Prokuratura postawiła dwóm mieszkańcom Zgorzelca zarzut nieumyślnego spowodowania śmierci bezdomnego, którego zwłoki przed tygodniem (5 maja) znaleziono w garażu. Podejrzani przyznali się do zablokowania wyjścia z pomieszczenia, ale zapewniają, że wcześniej sprawdzili, że garaż jest pusty.
Odkrycie sprzed tygodnia było makabryczne. Zamierzający porządkować należące do powiatu garaże pracownik starostwa znalazł w jednym z nich częściowo zmumifikowane, częściowo rozkładające się zwłoki mężczyzny o nieustalonej dotąd tożsamości, prawdopodobnie bezdomnego. Okoliczności wskazują, że mężczyzna zmarł z odwodnienia i głodu (sekcja zwłok precyzyjnie ustalająca przyczyny śmierci odbędzie się w czwartek, 12 maja), bo nie by w stanie wydostać się z pułapki. Drzwi garażu były od zewnątrz zaśrubowane. Uwięziony w garażu mężczyzna próbował się wydostać zrywając blachy, ale bez skutku.
Prokuratura poinformowała o postawieniu zarzutów osobom, które najprawdopodobniej nieumyślnie doprowadziły do tej tragedii. Artur K. i Wiesław H. to mieszkańcy Zgorzelca, właściciele sąsiednich garaży. Chcieli uniemożliwić bezdomnym korzystanie z tych obiektów, gdzie bezdomni pomieszkiwali, urządzali libacje alkoholowe i awantury.
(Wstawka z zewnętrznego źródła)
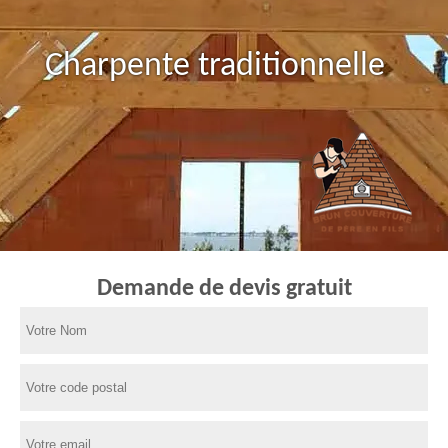
Charpente traditionnelle
Demande de devis gratuit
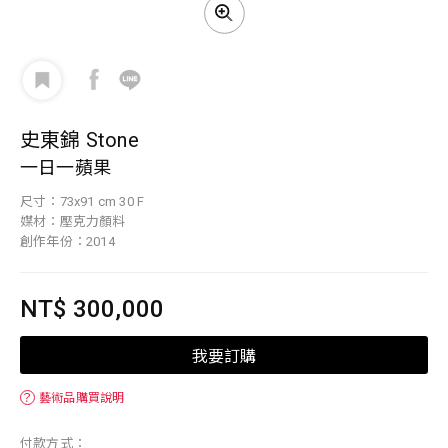
史東錦 Stone
一日一蘋果
尺寸：73x91 cm 30 F
媒材：壓克力顏料
創作年份：2014
NT$ 300,000
我要訂購
？
藝術品購買說明
付款方式：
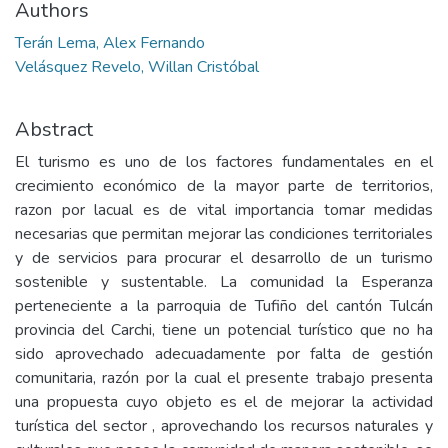
Authors
Terán Lema, Alex Fernando
Velásquez Revelo, Willan Cristóbal
Abstract
El turismo es uno de los factores fundamentales en el
crecimiento económico de la mayor parte de territorios,
razon por lacual es de vital importancia tomar medidas
necesarias que permitan mejorar las condiciones territoriales
y de servicios para procurar el desarrollo de un turismo
sostenible y sustentable. La comunidad la Esperanza
perteneciente a la parroquia de Tufiño del cantón Tulcán
provincia del Carchi, tiene un potencial turístico que no ha
sido aprovechado adecuadamente por falta de gestión
comunitaria, razón por la cual el presente trabajo presenta
una propuesta cuyo objeto es el de mejorar la actividad
turística del sector , aprovechando los recursos naturales y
Rzecznik jeleniogórskiej prokuratury Tomasz Czułowski omawiając okoliczności stawiania zarzutów powiadomił, że obaj mężczyźni potwierdzili zablokowanie drzwi od zewnątrz wkrętami, ale jednocześnie zapewniają, że wcześniej sprawdzili wnętrze garażu i nie zauważyli, by ktoś tam był. Zastosowano wobec nich dozór policyjny. Za nieumyślne spowodowani śmierci grozi kara od 3 miesięcy do 5 lat więzienia.